Our data raise the possibility that TFIIS locus could be autoregulated: in the absence of TFIIS protein, the heat activation of TFIIS transcription is delayed (1–4 h), while in the later phase of heat exposure (1 day) the decrease of TFIIS mRNA does not occur but is even further elevated. The positive feedback regulation seems to be a direct effect, as TFIIS is physically bound to its own locus (Figure 1F). Transcriptional repression of TFIIS during late HS (1 day) and recovery may be the consequence of a negative feedback through TFIIS indirect action, or simply results from the ceasing of the heat activation. Supporting autoregulation hypothesis, we studied the earlier published Pol II ChIP-seq data performed from dominant negative TFIIS (TFIISmut)-expressing plants (6): in the presence of TFIISmut, the Pol II elongating complexes are enriched within the TFIIS gene body, suggesting that functional TFIIS is required for resolution of the arrested transcriptional state within the locus. In sum, the simplest explanation for these observations is that TFIIS locus is autoregulated; however, this needs to be further studied in more detail.

Thermal induction of TFIIS suggests that it is not constantly part of the elongating RNAPII, but most likely binds to RNAPII upon arrest. This idea is supported by the altered conformation of backtracked/stalled Pol II complex (4), and the two distinct conformations of TFIIS (active/open conformation when bound to Pol II and inactive/closed in solution) (84). It was suggested that TFIIS might still bind to Pol II in an inactive form to support multiple rounds of cleavage reactions per TFIIS association–dissociation cycle (84). Notably, the general transcriptome is rather suppressed in the early phase of heat exposure (Figure 4C), but TFIIS, a positive regulator of transcription, is induced (Figures 1 and 2). This suggests that the stochiometric excess of TFIIS is even more pronounced. Elevating TFIIS level therefore may (i) increase the chance of finding and binding to the arrested RNAPII or (ii) increase the TFIIS’s time spent in a Pol II-bound form, both mechanisms promoting a faster resolution of arrested RNAPII state.

TFIIS plays a critical role in heat-induced transcriptional reprogramming

TFIIS is expressed across the whole plant body (5), and is needed for thermal adaptation during both seedling/vegetative and reproductive stages of plants’ life cycle (Figure 3 and Supplementary Figure S4). The requirement of TFIIS in the diverse HS regimes suggests that its role is not limited to certain pathways of HSR. Comparative transcriptome analysis of heat-stressed tfIIs-1 and Col-0 plants indeed supports this hypothesis and suggests that TFIIS is required for the efficient transcriptome shift to a heat-adaptive programme: (i) transcriptional induction of HSR genes was efficient in Col-0 but was delayed in the tfIIs-1 mutant and (ii) the transcripts involved in growth and development (including hormonal pathway, photosynthesis-linked transcripts, cell wall biosynthesis, etc.) were specifically downregulated in the Col-0 but maintained or even induced in tfIIs-1 plants. Notably, TFIIS is not a general anti-stress factor since it was needed for high-temperature adaptation but not for salt tolerance (Supplementary Figure S6).

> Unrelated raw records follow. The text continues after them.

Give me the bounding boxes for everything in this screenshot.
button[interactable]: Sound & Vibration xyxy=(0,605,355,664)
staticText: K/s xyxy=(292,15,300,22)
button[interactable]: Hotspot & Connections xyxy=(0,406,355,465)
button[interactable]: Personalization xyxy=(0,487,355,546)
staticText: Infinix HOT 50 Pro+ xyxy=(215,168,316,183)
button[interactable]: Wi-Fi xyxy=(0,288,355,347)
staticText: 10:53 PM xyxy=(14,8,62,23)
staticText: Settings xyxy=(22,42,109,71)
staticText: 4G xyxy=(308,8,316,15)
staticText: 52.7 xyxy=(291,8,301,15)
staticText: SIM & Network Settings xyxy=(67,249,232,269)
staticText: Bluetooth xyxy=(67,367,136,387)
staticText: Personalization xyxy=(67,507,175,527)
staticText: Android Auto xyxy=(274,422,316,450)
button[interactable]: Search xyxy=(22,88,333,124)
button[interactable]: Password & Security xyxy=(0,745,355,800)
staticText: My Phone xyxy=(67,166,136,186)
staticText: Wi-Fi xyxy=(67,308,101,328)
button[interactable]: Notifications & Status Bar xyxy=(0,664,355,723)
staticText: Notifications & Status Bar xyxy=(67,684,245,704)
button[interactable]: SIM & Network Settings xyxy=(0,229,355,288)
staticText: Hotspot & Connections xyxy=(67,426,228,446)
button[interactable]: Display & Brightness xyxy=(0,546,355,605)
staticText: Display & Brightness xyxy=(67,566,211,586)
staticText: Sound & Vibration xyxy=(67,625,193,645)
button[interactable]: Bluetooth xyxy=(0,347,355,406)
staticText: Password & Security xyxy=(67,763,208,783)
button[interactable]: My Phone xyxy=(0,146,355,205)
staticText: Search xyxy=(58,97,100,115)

The lack of TFIIS may impact heat-induced transcriptome both directly and indirectly. The most important role of TFIIS is to rescue the stalled RNAPII complexes, thereby promoting efficient transcriptional elongation. Indeed, TFIIS is recruited to HS-induced genes (HSFs, HSPs) in a heat-dependent manner (Figure 7), suggesting a direct involvement in their efficient transcription.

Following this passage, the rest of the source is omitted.